Progress is like toothpaste

In 1916 when the first Jewish judge of the US Supreme Court, Louis Brandeis, was nominated, the ruling establishment bitterly contested his nomination mainly because he was a Jew. He did get appointed but one of the judges, James McReynolds, refused to sit next to him. (Brandeis ended up being one of the most celebrated judges known for case opinions on freedom of speech and the right to privacy.) Anti-Semitism was rife in America, as was discrimination against blacks and other minorities.  The ruling America, including Congress, was predominantly made up of white, Anglo-Saxon, Protestant males.

Today, US President Barack Obama, a black president, has nominated a Jewish Harvard Law professor, Elena Kagan, a woman, to the Supreme Court to replace a retiring judge. If confirmed, which seems likely, Kagan will be the third Jewish judge on the present Supreme Court. For the first time in US history there will not be a single Protestant on the bench. The remaining six judges are all Catholic, including a black judge. This does not mean racism or discrimination is dead in America. But it does mean it no longer rules.

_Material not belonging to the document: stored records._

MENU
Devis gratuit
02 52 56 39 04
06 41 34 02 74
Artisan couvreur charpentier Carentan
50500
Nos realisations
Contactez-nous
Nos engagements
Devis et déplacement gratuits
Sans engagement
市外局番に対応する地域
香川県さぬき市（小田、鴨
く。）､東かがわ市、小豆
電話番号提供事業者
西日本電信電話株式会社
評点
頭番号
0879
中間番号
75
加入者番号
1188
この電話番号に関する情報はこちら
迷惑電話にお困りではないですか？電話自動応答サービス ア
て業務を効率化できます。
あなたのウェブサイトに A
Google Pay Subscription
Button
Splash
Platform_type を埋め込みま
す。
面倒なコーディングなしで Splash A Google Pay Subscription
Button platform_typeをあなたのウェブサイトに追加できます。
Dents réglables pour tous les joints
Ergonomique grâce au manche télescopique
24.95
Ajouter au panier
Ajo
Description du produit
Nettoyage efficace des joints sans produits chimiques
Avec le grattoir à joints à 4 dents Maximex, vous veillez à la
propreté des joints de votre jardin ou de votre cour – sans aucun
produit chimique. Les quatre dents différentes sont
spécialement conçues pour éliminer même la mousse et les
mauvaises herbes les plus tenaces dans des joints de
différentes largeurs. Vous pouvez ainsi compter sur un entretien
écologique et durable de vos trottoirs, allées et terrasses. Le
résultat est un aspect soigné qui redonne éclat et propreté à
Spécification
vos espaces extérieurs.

The point is that a nation’s progress depends on more than an increase in wealth. It also depends on how much the society moves towards inclusion and away from racial, religious and sexual discrimination. In fact, the enormous economic progress the US has made since World War II is attributed to the diversity of its population and the freedoms guaranteed to it in the constitution, and, of course, to education.

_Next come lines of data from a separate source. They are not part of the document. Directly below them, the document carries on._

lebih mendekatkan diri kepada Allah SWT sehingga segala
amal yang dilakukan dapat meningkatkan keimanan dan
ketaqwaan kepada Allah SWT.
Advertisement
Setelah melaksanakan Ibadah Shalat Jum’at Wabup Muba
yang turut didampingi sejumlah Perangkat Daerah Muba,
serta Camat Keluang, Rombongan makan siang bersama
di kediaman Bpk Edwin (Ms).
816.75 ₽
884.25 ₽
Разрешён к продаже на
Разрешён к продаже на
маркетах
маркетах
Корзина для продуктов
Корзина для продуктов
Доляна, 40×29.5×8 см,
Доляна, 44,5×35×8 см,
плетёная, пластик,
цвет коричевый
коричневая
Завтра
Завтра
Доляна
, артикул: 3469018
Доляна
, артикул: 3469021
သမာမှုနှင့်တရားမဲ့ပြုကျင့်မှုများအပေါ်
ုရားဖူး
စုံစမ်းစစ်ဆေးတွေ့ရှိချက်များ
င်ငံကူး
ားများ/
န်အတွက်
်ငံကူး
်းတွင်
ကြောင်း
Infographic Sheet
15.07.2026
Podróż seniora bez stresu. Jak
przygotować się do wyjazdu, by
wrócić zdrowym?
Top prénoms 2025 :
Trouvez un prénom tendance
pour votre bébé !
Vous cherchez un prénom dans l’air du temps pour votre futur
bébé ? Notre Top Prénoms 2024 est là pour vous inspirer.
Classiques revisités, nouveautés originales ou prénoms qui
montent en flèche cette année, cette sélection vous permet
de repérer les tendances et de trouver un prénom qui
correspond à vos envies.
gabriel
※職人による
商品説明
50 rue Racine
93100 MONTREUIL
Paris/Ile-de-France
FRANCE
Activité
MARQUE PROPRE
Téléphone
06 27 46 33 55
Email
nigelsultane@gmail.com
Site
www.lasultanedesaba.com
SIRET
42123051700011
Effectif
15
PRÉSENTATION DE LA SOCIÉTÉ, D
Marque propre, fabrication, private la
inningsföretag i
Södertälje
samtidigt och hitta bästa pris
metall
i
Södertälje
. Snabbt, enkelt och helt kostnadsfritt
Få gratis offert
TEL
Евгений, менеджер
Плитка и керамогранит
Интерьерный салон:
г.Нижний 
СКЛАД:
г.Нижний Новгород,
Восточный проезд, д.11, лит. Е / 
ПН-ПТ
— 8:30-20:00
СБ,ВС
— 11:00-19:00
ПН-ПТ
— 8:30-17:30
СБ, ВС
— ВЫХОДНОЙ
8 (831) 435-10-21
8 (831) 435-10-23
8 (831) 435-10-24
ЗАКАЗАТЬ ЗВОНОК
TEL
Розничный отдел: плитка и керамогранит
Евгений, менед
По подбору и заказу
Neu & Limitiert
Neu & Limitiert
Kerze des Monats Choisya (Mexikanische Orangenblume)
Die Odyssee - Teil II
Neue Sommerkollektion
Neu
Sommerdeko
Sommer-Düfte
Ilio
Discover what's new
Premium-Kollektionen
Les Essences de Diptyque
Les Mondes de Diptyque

Other developed countries have also moved in the same general direction — forward. Even India, with whom we love to compare and compete, abolished the centuries old practice of ‘untouchability’ through its constitution in 1950. Pakistan, however, has moved backward.

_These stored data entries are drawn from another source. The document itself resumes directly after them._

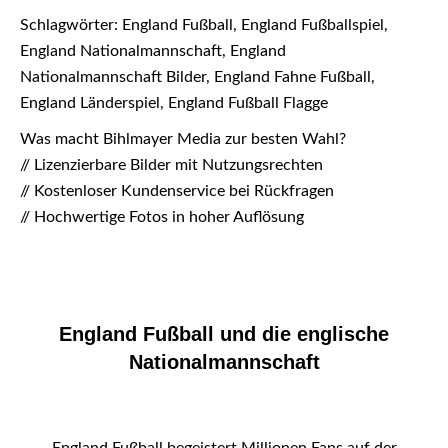
Schlagwörter: England Fußball, England Fußballspiel,
England Nationalmannschaft, England
Nationalmannschaft Bilder, England Fahne Fußball,
England Länderspiel, England Fußball Flagge
Was macht Bihlmayer Media zur besten Wahl?
// Lizenzierbare Bilder mit Nutzungsrechten
// Kostenloser Kundenservice bei Rückfragen
// Hochwertige Fotos in hoher Auflösung
England Fußball und die englische
Nationalmannschaft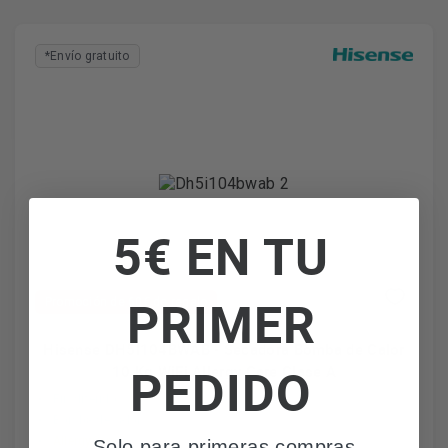
*Envío gratuito
5€ EN TU
PRIMER
Promoción de 60€ de regalo
Hisense DH5I104BWAB - Secadora Bomba de Calor
PEDIDO
10 Kg WiFi Allergy Care Clase A
Fin diferido
Bomba de calor
AllergyCare
Solo para primeras compras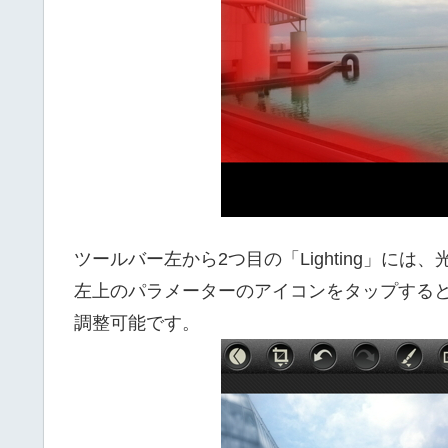
ツールバー左から2つ目の「Lighting」に
左上のパラメーターのアイコンをタップする
調整可能です。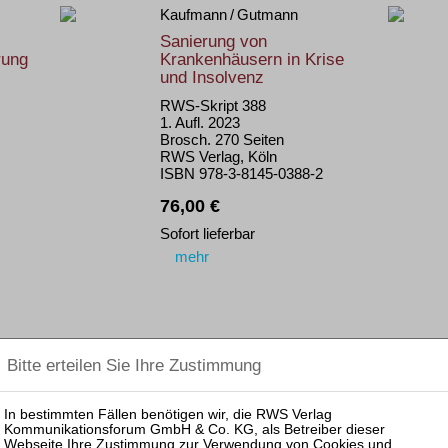
Kaufmann / Gutmann
Sanierung von
rung
Krankenhäusern in Krise
und Insolvenz
RWS-Skript 388
1. Aufl. 2023
Brosch. 270 Seiten
RWS Verlag, Köln
ISBN 978-3-8145-0388-2
76,00 €
Sofort lieferbar
mehr
.)
Bork / Hölzle (Hrsg.)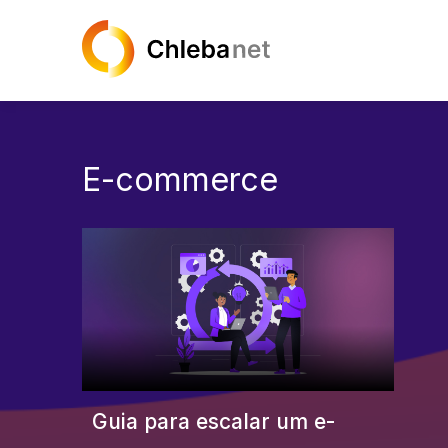
E-commerce
Guia para escalar um e-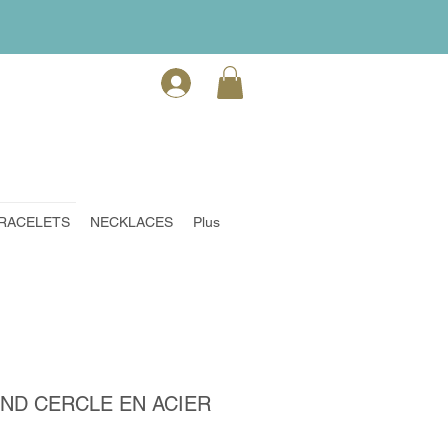
RACELETS
NECKLACES
Plus
ND CERCLE EN ACIER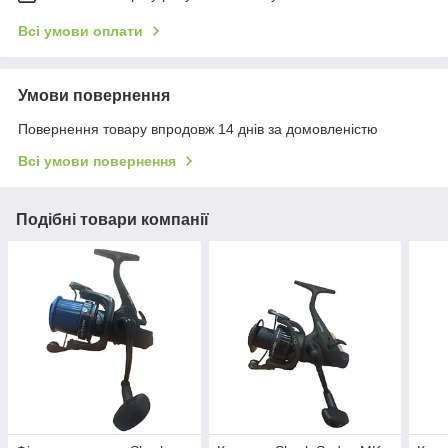
Всі умови оплати
Умови повернення
Повернення товару впродовж 14 днів за домовленістю
Всі умови повернення
Подібні товари компанії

Unbelievable as it may sound, Pakistan was a non-discriminatory society for the first two or three decades of its life, at least at the legal and official level. Muhammad Ali Jinnah had given the nation a vision of an all-inclusive society (his speech of August 11, 1947); the country had a 15-20 per cent non-Muslim population; the first federal cabinet included a Hindu, Jogendra Nath Mandal, as law minister and an Ahmadi, Zafrullah Khan, as foreign minister. Many Christians joined the air force; Christian missionaries ran some of the best schools and hospitals in the country. The anti-Ahmadi noises, emanating from the usual quarters, were either ignored or, when necessary, treated as a law and order problem.

But in 1974, Prime Minister Zulfikar Bhutto, falling prey to political expediency, amended the 1973 constitution to excommunicate the Ahmadis and, in his words, “solved the 90-year old problem”. That “problem” is now 126 years old, and doesn’t seem to go away.  The amendment paved the way for more discriminatory legislation, which unleashed intolerance and violence in the society. Laws are made for the well-being of citizens, not to persecute them. Discriminatory laws encourage violence. (Lynching of blacks in America until the early 20th century was also the result of prevailing discriminatory laws.) It is naïve to expect violence to go away while retaining such laws. They must be scrapped in order for the society to move forward.

As someone said, “progress is like toothpaste. You cannot push it back into the tube.”  We tried to, and look at the mess we have made.

Published in The Express Tribune, July 19th, 2010.